Contrairement au modèle classique d’intégration porté par les États, Amsterdam choisit ici d’impliquer directement les entreprises. Celles-ci seront encouragées à proposer des parcours d’intégration à leurs employés étrangers, voire à en financer une partie. « Si les entreprises veulent bénéficier d’une main-d’œuvre internationale, elles doivent aussi contribuer à l’intégration de ces salariés », a poursuivi Lian Heinhuis, qui envisage des incitations fiscales ou logistiques pour les employeurs les plus investis.
L'intégration comme réponse aux tensions sociales à Amsterdam ?
Au-delà de l’enjeu linguistique ou culturel, cette politique d’intégration vise aussi à répondre à une fracture sociale croissante entre deux Amsterdam. Celle des jeunes néerlandais confrontés à un marché du logement saturé, et celle des expatriés aux revenus élevés. Une fracture qui alimente un malaise de plus en plus palpable dans la population, accentué avec l’abattement fiscal proposé aux expatriés qui agace de plus en plus les locaux. Le but du programme est donc aussi de permettre « une meilleure répartition des efforts collectifs » selon Lian Heinhuis, notamment en matière de logement, d’environnement ou de participation électorale aux scrutins municipaux, auxquels les ressortissants européens peuvent participer.

Une première aux Pays-Bas, un modèle d'accueil déjà existant en Europe
Si le programme lancé par Amsterdam constitue une première aux Pays-Bas pour les expatriés européens, d'autres capitales européennes ont déjà mis en place des programmes similaires. À Copenhague, la municipalité a mis en place une International House, un guichet unique qui propose des cours de danois, des conseils juridiques et des événements communautaires. Comme à Amsterdam, le dispositif est cofinancé par la ville et les entreprises pour faciliter l’installation des expatriés.

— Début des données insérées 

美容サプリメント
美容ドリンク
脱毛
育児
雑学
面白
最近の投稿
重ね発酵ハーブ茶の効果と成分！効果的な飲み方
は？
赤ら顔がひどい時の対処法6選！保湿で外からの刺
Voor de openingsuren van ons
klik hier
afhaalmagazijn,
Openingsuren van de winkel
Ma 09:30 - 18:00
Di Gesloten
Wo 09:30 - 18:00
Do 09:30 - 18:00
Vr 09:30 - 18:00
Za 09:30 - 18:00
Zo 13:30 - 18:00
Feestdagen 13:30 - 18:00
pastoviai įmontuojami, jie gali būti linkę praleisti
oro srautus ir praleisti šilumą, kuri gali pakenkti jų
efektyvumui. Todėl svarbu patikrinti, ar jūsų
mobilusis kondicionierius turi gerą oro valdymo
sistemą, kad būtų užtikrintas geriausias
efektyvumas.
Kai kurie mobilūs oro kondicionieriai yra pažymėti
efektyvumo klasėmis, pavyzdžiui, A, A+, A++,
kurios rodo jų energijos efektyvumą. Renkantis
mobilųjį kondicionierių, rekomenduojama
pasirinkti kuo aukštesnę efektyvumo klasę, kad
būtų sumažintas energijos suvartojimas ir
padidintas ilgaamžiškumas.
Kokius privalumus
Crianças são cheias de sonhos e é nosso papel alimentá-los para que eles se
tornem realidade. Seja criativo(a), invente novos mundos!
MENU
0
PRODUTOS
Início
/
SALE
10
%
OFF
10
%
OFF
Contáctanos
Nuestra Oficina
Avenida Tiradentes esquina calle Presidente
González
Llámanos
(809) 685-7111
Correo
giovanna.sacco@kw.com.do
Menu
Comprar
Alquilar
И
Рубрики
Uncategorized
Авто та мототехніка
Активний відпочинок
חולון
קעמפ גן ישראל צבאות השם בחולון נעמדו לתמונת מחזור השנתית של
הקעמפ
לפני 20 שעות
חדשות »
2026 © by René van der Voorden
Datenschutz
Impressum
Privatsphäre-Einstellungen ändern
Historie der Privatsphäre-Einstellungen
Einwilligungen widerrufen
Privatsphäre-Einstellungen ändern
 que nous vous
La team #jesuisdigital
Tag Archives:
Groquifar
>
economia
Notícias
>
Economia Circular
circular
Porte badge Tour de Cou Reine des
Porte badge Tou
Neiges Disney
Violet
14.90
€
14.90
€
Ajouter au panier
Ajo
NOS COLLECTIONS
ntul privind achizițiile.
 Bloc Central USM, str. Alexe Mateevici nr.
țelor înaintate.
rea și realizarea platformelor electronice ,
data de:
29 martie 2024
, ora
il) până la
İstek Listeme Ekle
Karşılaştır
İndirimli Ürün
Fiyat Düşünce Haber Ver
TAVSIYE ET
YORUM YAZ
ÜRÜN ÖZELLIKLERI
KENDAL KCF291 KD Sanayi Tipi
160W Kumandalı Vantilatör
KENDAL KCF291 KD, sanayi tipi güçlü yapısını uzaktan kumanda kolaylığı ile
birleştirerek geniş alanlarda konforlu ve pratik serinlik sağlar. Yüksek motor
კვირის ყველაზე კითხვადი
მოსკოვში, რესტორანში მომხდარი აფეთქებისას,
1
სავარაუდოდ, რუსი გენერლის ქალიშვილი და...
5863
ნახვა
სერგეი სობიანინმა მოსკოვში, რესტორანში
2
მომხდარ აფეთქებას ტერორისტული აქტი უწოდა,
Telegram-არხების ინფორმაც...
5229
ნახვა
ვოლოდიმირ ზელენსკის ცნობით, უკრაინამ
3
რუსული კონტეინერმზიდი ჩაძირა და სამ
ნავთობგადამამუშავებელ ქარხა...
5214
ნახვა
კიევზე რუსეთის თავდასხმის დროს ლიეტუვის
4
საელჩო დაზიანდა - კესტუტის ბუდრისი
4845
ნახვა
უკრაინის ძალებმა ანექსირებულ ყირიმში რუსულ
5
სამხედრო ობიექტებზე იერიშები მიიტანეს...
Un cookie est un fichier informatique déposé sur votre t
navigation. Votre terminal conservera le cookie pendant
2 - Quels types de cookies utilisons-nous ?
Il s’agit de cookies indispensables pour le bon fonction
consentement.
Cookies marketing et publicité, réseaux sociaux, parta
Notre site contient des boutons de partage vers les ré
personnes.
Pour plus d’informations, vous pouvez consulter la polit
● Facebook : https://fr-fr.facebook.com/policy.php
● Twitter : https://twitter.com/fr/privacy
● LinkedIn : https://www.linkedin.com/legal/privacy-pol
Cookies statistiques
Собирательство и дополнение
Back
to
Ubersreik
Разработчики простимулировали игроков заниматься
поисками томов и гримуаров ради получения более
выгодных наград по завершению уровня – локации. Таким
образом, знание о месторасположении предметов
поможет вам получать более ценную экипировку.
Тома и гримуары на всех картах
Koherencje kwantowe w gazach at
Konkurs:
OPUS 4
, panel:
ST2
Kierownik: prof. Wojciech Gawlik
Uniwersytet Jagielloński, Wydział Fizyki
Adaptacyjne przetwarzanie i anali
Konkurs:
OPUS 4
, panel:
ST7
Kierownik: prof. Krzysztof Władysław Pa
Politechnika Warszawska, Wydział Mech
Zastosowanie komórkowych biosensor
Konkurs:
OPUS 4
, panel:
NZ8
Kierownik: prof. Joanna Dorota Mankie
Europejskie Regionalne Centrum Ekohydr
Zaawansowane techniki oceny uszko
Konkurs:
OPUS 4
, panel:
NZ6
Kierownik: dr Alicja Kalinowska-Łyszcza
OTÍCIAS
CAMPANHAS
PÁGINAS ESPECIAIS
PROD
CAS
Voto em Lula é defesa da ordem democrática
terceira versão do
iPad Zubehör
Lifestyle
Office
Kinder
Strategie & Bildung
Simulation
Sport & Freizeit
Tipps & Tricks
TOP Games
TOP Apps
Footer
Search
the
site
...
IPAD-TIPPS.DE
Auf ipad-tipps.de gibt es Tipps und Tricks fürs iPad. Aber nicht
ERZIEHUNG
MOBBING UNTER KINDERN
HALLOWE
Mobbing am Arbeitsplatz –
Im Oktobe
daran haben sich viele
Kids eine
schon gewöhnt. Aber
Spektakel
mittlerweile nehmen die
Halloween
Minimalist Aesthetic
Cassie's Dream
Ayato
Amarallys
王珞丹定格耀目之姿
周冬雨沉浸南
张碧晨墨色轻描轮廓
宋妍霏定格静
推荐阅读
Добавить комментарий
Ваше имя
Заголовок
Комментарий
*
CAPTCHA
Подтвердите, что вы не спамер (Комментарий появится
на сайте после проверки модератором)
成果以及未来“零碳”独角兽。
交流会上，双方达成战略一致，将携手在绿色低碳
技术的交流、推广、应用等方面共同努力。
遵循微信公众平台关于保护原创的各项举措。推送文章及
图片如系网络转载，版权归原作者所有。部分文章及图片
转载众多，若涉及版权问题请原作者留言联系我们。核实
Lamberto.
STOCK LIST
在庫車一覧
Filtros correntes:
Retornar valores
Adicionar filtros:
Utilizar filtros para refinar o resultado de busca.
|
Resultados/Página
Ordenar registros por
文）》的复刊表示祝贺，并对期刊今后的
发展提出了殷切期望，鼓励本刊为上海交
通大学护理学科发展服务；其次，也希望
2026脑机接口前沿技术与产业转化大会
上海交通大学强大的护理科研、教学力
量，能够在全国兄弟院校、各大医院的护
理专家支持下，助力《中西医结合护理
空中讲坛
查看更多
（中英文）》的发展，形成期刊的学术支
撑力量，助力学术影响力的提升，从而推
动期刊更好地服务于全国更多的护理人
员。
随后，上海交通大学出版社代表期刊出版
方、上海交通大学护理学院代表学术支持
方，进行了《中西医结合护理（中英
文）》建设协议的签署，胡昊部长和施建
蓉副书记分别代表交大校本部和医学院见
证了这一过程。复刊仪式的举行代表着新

À Berlin, le projet se nomme Landing programmes et combine un apprentissage de la langue allemande, des repères administratifs et des rencontres interculturelles. La ville d’Helsinki, en Finlande a également lancé, en 2021, un plan pour intégrer ses talents internationaux autour d’un apprentissage de la langue, de l’ancrage local et de la participation citoyenne. À noter qu’en France, il n’existe pas de politique nationale d’intégration dédiée aux expatriés. Certaines métropoles comme Lyon ou Toulouse ont mis en place des dispositifs d’accueil ciblés, notamment pour les talents étrangers dans des secteurs clés, mais il s’agit d’initiatives en phase de test.
Les exemples extra-européens de programmes d'accueil des expatriés
En-dehors de l’Europe aussi, plusieurs villes innovent pour intégrer leurs expatriés professionnels. En Nouvelle-Zélande, le programme New Zealand Newcomers Network est déployé à l’échelle nationale et propose des rencontres sociales, des événements communautaires, mais aussi un accompagnement pratique pour trouver un logement, un emploi ou se familiariser avec les services publics. Aux États-Unis, l’organisation Welcoming America organise notamment la Welcoming Week, qui vise à créer du lien entre nouveaux arrivants et les communautés locales, tout en facilitant l’accès à des cours de langue et à des ressources civiques. Au Canada, des villes comme Toronto ou Vancouver ont mis en place des Welcome centres, des guichets uniques qui offrent aux expatriés une aide administrative, des conseils en orientation professionnelle et un soutien à l’apprentissage du français ou de l’anglais.